AAA stands for Authentication, Authorization and Accounting — the framework that controls network access in three steps: prove who you are, decide what you are allowed to do, and record what you did.
The three A's
- Authentication — who are you? Verifying identity with a password, certificate or token before granting access.
- Authorization — what are you allowed to do? Deciding which commands, resources or areas an authenticated user can use.
- Accounting — what did you do? Logging actions and session details for auditing, billing and forensics.
Why centralise it
Configuring users on every device individually does not scale or stay secure. AAA centralises identity on a server so access is consistent and instantly revocable. The two protocols that carry AAA are RADIUS and TACACS+ — compared in RADIUS vs TACACS+.
AAA in practice
When an engineer logs into a switch, the device asks a AAA server to authenticate them, authorises which commands they can run, and accounts every command for audit.
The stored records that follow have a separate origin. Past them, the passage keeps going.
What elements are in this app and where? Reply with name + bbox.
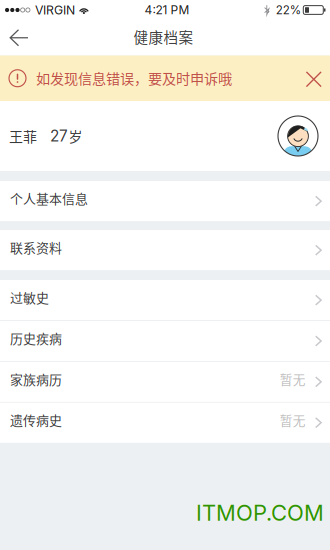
button[interactable]: 联系资料 xyxy=(0,230,330,270)
staticText: 暂无 xyxy=(280,370,306,388)
staticText: 遗传病史 xyxy=(10,410,62,429)
staticText: 联系资料 xyxy=(10,238,62,256)
button[interactable]: 历史疾病 xyxy=(0,321,330,361)
staticText: 22% xyxy=(276,3,301,17)
staticText: 历史疾病 xyxy=(10,329,62,347)
staticText: 27 xyxy=(50,127,68,145)
staticText: ITMOP.COM xyxy=(196,499,324,526)
button[interactable]: 遗传病史 xyxy=(0,403,330,443)
staticText: 过敏史 xyxy=(10,288,49,306)
button[interactable]: Back xyxy=(0,21,38,55)
staticText: 健康档案 xyxy=(134,26,194,47)
button[interactable]: 过敏史 xyxy=(0,280,330,320)
staticText: 岁 xyxy=(68,126,82,146)
staticText: 如发现信息错误，要及时申诉哦 xyxy=(36,68,232,88)
staticText: 个人基本信息 xyxy=(10,189,88,208)
button[interactable]: Dismiss xyxy=(300,66,325,90)
button[interactable]: 家族病历 xyxy=(0,362,330,402)
staticText: 家族病历 xyxy=(10,370,62,388)
staticText: 暂无 xyxy=(280,410,306,429)
staticText: 4:21 PM xyxy=(144,3,190,17)
button[interactable]: 个人基本信息 xyxy=(0,181,330,221)
staticText: VIRGIN xyxy=(35,3,75,17)
staticText: 王菲 xyxy=(9,126,37,146)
It underpins 802.1X and is core CCNA/CCNP security material. Strengthen authentication further with MFA.
Frequently asked questions
What does AAA stand for?
Authentication, Authorization and Accounting — a security framework that verifies identity, controls what an authenticated user can do, and logs their actions.
What is the difference between authentication and authorization?
Authentication proves who you are (verifying identity). Authorization decides what you are allowed to do once your identity is confirmed.
What protocols are used for AAA?
RADIUS and TACACS+ are the two main AAA protocols. RADIUS is an open standard; TACACS+ is Cisco-developed and separates the three A's more granularly.
Why is AAA important?
It centralises access control, so identity is managed in one place, permissions are consistent, access is instantly revocable, and every action is logged for audit.